The burden of Lilly and Enzo has fallen on the biotech industry disproportionately, but, as this decision makes clear, the new-found written description requirement will affect all fields of emerging technology. Univ. of Rochester, 358 F.3d at 925 (rejecting a limitation of the Lilly written description doctrine to genetic inventions on the ground that “the statute applies to all types of inventions”). When patent attorneys set out to write patent applications, they do so for an educated audience— those skilled in the art — and attempt to describe the invention in a way that enables those of ordinary skill to make and use the invention as claimed. Before the decision in Lilly, the practicing bar had accepted and found workable the notion elucidated in our precedent that § 112 requires a written description sufficient to enable one of ordinary skill in the art to make and use the claimed invention — i.e., enablement. Lilly changed the landscape and set in motion the debate the panel opinion in this case perpetuates.

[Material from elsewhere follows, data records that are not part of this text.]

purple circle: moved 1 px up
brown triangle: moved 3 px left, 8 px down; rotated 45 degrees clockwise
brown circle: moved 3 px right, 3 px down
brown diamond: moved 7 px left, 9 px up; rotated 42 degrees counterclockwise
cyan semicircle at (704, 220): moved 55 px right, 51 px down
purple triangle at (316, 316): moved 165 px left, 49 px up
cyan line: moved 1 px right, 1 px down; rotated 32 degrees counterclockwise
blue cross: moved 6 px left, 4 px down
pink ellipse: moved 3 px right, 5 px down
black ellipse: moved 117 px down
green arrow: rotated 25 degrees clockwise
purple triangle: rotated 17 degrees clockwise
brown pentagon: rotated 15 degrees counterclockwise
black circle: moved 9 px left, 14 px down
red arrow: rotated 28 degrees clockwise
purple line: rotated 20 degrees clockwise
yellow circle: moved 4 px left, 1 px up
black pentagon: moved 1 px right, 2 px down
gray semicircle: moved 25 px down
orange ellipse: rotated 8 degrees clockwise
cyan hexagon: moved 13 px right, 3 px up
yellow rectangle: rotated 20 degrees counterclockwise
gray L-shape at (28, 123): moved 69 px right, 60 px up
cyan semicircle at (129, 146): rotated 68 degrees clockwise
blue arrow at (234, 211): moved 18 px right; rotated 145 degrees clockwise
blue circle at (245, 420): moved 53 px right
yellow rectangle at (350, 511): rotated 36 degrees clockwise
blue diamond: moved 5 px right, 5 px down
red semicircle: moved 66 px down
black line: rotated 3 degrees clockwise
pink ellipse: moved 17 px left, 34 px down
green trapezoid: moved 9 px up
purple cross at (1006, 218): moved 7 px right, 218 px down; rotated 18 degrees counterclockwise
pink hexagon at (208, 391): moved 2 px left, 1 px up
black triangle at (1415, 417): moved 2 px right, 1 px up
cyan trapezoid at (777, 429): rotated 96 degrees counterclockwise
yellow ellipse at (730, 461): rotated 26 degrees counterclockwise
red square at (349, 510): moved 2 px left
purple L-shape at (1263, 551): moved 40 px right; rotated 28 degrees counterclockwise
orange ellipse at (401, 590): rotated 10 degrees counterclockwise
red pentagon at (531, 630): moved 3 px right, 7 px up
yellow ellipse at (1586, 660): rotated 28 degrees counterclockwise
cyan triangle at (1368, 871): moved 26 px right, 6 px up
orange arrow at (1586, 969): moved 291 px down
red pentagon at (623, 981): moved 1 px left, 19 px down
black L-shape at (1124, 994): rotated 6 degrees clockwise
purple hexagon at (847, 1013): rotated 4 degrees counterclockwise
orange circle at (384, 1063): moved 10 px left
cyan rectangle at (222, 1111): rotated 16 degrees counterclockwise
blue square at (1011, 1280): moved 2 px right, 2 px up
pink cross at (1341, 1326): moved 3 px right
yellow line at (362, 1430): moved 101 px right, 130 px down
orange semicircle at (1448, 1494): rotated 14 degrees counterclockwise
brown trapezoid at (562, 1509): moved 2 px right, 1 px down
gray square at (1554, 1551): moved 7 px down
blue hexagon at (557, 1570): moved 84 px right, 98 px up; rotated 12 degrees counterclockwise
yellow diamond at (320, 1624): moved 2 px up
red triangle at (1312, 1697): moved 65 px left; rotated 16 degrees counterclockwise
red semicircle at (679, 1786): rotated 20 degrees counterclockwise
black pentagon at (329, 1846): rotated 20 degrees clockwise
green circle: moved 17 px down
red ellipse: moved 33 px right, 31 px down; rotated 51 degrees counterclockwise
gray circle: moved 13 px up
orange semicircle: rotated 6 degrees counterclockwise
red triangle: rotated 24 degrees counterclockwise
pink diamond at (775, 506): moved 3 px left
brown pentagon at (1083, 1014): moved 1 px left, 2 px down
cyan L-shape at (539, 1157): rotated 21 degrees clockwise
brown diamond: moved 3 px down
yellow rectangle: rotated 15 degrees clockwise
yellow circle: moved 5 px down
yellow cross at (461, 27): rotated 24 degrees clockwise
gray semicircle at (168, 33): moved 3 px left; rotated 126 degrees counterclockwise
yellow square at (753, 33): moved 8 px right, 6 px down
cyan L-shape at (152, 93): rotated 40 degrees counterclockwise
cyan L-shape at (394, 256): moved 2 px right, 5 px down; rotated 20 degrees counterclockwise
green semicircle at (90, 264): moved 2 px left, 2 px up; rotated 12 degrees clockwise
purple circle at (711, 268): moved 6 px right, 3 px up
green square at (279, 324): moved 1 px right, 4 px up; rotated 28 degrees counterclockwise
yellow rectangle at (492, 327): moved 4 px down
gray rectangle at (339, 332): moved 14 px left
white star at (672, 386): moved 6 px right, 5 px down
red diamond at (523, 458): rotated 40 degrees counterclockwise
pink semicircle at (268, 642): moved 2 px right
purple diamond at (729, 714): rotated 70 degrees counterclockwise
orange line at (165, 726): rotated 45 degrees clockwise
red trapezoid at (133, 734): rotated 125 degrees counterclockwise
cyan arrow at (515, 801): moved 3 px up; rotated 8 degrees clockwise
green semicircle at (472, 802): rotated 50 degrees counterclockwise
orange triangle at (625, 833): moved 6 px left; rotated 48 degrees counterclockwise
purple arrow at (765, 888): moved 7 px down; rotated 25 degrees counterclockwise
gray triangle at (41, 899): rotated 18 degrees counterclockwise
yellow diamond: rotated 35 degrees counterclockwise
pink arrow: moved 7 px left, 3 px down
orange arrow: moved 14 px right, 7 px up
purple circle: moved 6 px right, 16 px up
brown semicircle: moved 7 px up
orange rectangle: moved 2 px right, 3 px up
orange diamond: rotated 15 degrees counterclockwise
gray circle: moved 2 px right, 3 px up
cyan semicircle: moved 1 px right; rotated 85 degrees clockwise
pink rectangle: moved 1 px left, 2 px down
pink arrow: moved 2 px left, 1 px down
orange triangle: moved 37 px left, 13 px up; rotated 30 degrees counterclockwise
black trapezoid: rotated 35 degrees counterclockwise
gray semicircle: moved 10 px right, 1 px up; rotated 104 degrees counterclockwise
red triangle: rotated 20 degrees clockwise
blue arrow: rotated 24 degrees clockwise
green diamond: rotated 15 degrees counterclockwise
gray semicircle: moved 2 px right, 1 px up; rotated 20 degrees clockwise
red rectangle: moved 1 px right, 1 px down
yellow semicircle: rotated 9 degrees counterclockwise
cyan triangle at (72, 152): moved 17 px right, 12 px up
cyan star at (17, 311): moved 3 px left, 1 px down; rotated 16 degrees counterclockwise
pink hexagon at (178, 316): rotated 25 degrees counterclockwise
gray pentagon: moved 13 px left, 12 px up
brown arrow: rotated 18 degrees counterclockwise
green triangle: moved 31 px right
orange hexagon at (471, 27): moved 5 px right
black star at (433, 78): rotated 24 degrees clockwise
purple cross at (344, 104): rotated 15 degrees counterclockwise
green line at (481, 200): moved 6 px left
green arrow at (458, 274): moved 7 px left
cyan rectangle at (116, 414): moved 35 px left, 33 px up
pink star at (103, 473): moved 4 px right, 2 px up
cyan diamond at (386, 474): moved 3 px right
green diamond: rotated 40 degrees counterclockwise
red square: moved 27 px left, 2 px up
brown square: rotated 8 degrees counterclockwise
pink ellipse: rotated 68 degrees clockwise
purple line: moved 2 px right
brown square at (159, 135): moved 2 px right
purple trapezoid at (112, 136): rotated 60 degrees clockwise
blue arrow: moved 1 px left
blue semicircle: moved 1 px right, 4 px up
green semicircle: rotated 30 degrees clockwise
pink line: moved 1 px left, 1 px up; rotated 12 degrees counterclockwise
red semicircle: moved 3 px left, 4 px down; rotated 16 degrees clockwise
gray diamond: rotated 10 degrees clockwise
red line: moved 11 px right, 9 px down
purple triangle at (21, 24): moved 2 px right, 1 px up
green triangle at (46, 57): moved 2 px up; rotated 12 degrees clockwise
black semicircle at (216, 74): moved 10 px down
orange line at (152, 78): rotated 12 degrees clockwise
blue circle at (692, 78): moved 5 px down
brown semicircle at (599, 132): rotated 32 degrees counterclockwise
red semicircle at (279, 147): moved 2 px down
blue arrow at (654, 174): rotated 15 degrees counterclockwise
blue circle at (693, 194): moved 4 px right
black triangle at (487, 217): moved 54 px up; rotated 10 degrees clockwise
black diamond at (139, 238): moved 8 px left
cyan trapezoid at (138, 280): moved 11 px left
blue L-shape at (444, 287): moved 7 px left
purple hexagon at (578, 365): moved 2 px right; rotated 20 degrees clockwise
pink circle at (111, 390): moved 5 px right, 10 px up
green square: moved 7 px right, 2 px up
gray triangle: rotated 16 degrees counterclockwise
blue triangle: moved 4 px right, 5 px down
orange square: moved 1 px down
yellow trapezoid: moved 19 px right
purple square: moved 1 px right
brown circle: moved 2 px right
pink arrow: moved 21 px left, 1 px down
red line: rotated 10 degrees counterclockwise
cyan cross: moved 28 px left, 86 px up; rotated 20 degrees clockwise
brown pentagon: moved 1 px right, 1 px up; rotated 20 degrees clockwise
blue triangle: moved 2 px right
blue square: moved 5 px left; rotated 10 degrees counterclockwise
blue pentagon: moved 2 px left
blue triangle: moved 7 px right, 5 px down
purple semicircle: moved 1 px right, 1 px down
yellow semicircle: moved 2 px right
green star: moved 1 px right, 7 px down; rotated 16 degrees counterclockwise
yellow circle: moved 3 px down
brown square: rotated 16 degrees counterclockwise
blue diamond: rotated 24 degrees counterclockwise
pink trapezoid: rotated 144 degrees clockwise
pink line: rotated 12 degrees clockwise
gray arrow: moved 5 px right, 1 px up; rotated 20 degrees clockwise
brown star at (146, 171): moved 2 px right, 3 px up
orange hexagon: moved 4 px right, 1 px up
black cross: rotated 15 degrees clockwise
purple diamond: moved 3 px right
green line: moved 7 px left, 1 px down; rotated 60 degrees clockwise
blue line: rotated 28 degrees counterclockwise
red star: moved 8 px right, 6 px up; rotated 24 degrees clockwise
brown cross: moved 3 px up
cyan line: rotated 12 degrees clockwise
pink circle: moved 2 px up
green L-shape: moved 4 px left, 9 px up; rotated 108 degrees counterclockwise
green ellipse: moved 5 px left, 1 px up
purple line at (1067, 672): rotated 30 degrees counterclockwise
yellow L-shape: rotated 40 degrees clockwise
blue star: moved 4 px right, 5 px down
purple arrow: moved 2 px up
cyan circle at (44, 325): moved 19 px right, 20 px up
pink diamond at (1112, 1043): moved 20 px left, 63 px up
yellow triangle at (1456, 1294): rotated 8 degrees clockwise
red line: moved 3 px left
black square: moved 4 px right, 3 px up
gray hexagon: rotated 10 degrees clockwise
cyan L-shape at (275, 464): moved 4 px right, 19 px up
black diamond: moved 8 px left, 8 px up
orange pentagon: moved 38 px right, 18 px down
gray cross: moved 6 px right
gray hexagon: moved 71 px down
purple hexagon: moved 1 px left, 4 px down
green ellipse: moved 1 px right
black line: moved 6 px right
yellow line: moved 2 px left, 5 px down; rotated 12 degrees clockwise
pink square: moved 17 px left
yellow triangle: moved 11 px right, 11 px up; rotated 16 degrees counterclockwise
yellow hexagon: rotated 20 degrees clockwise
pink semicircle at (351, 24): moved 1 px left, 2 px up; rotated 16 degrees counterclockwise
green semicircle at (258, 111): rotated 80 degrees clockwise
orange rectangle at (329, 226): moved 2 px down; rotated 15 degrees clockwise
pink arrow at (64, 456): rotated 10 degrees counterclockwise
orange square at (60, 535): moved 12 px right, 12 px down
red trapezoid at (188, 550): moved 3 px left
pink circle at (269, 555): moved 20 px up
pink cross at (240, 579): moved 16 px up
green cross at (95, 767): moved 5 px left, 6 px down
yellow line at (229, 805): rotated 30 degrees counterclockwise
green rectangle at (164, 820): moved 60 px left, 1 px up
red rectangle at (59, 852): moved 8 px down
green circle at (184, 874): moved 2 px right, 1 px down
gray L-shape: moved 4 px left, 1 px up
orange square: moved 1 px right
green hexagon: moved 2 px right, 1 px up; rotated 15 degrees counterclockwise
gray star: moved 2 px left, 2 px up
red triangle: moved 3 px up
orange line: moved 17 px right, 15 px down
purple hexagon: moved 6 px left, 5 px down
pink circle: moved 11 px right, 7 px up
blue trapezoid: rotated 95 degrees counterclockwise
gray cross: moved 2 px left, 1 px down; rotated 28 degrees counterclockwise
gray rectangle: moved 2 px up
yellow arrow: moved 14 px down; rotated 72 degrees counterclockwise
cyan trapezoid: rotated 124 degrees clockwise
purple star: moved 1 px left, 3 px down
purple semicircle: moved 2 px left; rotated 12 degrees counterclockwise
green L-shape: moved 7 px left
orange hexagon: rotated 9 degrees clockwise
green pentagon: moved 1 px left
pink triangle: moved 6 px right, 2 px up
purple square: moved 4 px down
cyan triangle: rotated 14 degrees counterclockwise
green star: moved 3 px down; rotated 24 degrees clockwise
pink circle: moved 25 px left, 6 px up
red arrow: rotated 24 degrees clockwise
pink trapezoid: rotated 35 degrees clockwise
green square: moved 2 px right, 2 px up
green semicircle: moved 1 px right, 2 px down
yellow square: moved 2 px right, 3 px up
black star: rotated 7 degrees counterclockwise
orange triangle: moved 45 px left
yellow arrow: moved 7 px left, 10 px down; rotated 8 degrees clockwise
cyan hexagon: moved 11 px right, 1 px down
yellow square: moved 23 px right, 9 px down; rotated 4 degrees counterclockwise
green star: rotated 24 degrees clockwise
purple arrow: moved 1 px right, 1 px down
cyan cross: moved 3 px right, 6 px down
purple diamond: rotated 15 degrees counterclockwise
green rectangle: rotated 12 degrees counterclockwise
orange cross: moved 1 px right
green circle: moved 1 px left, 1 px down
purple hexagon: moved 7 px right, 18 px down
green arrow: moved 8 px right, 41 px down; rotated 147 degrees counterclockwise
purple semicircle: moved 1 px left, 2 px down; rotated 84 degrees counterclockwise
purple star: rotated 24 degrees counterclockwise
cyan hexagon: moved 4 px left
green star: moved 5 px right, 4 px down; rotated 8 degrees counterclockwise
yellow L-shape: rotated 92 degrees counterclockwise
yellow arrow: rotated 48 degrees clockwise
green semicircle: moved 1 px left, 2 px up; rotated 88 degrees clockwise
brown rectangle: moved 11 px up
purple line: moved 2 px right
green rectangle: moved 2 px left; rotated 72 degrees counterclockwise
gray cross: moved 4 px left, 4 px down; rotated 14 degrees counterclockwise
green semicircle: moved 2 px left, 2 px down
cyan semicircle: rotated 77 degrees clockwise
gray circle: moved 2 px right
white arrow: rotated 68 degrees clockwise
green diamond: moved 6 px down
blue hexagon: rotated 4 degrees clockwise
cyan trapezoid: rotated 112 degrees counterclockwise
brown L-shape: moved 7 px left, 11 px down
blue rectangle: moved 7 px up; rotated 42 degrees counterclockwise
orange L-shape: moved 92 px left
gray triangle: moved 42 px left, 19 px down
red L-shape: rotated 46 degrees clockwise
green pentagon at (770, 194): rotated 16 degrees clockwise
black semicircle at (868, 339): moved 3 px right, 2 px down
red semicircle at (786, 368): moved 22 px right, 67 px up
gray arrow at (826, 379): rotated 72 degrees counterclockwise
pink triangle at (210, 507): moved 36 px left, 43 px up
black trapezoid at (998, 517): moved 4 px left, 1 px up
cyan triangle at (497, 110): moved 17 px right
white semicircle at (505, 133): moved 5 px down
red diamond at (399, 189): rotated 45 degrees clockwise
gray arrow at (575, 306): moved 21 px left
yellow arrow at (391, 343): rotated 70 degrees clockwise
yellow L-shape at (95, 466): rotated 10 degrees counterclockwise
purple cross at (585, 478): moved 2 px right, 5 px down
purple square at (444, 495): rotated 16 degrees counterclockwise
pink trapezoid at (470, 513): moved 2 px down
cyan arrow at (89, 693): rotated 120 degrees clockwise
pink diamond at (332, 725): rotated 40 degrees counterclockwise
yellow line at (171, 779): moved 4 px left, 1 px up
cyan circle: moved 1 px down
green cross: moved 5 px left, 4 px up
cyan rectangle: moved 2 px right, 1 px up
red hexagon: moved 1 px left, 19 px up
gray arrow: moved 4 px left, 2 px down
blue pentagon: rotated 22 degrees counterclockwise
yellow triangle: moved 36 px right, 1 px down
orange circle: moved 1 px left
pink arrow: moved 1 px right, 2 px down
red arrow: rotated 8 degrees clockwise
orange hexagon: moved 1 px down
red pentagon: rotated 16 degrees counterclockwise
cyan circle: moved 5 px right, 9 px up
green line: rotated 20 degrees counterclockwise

As I commented in my dissent from the court’s decision not to hear the Enzo case en banc, “Some have praised Lilly for maintaining the integrity of patent disclosures and for curbing patent filings for inventions that have not yet been made but are just nascent ideas. Others have been sharply critical of Lilly.” Enzo Biochem, Inc. v. Gen-Probe Inc., 323 F.3d 956, 989 (Fed.Cir.2002) (Linn, J., dissenting). That debate continues to leave uncertain how inventions are protected, how the United States Patent and Trademark Office discharges its responsibilities, and how business is conducted in emerging fields of law. These uncertainties will remain unless resolved by this court en banc or by the Supreme Court. The issue is important, is ripe for consideration, and deserves to be clarified, one way or the other. For these reasons, I respectfully dissent from the court’s refusal to consider this case en banc.